What lines below hold the string "parent"? Copy them all.

(Stored items from a collection)
Segment Open

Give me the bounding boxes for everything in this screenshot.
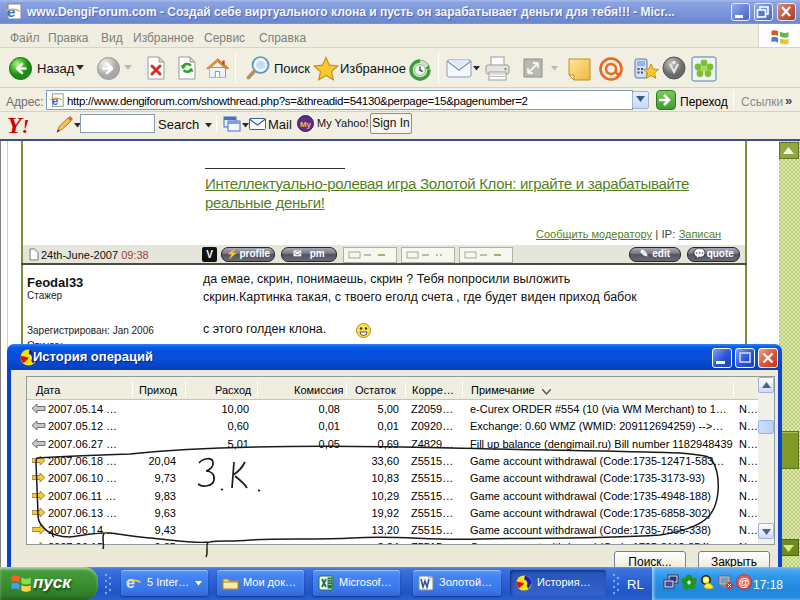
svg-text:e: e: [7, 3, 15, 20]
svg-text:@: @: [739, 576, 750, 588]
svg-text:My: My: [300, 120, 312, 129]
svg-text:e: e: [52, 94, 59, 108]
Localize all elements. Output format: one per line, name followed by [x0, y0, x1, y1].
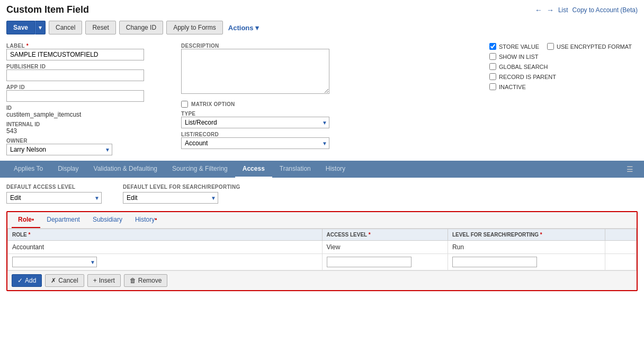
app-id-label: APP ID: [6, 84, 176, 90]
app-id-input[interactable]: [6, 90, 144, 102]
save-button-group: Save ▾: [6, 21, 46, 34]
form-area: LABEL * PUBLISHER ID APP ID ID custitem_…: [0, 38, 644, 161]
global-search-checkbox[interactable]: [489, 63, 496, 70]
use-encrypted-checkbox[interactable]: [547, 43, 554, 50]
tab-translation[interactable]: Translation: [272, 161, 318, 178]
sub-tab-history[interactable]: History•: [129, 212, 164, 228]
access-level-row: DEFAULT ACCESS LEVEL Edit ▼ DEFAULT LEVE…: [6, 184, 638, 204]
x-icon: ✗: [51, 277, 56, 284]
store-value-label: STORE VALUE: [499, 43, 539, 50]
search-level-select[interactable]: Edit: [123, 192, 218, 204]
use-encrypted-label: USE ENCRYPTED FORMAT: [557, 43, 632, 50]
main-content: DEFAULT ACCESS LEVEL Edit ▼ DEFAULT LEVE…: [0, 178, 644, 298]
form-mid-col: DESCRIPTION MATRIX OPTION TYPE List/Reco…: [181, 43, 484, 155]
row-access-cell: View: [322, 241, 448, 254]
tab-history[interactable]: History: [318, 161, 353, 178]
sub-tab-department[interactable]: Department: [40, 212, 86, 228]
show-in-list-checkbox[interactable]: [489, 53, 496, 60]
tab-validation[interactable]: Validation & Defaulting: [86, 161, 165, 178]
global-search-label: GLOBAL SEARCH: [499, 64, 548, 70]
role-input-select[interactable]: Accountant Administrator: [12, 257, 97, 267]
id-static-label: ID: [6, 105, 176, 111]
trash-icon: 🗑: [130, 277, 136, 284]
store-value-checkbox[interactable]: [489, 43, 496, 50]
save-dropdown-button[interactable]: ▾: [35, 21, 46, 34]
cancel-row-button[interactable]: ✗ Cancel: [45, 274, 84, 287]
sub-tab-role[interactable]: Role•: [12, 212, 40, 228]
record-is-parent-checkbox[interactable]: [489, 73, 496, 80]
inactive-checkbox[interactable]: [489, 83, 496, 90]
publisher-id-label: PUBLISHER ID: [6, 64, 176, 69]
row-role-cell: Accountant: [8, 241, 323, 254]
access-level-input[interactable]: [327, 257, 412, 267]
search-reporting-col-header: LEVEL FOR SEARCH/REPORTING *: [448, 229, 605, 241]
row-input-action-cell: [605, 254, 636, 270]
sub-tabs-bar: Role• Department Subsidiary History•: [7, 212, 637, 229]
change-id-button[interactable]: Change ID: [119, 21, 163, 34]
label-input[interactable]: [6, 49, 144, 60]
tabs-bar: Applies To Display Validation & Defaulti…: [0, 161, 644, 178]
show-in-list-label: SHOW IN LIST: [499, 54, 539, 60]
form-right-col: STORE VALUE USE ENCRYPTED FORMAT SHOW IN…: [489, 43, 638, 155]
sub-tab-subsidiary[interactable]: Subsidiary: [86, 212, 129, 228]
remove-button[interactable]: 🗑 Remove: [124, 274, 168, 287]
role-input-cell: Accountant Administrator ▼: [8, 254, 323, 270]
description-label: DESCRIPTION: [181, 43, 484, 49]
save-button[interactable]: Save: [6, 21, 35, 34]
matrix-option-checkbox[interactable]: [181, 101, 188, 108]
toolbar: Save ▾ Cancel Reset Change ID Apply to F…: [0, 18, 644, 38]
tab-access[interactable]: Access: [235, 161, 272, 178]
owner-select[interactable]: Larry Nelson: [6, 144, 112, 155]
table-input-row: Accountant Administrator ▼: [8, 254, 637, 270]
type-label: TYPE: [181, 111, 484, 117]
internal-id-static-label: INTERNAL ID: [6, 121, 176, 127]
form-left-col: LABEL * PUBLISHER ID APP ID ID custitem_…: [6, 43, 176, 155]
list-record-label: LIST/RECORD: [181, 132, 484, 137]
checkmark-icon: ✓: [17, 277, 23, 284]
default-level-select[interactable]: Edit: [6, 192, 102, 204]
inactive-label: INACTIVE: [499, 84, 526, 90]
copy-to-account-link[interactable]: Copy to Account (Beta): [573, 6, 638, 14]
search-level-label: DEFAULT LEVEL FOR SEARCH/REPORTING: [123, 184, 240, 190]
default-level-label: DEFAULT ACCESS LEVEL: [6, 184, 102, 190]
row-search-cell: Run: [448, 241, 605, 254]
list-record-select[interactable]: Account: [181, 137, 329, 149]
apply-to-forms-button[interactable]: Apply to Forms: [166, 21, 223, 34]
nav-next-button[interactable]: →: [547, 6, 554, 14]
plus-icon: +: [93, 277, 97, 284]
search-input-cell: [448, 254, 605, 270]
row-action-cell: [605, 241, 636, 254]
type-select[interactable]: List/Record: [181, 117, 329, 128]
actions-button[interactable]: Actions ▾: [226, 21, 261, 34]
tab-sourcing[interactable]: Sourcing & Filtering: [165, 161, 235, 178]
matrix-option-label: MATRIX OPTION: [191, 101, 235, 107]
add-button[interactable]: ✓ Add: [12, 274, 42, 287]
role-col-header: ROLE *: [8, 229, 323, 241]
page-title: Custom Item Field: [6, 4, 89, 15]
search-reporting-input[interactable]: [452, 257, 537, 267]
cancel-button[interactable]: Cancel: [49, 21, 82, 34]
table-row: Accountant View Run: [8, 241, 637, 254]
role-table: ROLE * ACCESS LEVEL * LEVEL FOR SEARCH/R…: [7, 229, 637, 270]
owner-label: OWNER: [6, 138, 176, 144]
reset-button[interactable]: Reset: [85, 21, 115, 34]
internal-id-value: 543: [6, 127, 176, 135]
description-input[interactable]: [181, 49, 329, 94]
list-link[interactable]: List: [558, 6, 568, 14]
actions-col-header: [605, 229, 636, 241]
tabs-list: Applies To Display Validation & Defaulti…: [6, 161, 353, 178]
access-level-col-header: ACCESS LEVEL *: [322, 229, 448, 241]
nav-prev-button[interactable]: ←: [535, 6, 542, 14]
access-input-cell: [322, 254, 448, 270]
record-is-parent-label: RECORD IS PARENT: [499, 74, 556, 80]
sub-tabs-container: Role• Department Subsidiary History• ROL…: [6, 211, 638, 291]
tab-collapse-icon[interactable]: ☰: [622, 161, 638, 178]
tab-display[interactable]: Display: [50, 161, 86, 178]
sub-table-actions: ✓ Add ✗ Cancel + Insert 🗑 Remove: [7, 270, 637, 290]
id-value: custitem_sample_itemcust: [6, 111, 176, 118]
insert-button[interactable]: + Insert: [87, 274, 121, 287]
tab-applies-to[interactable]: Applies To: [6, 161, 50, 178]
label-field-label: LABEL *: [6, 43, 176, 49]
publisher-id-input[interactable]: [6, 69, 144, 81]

Segment Closed

• Result
record-is-parent-checkbox[interactable]: [489, 73, 496, 80]
record-is-parent-label: RECORD IS PARENT: [499, 74, 556, 80]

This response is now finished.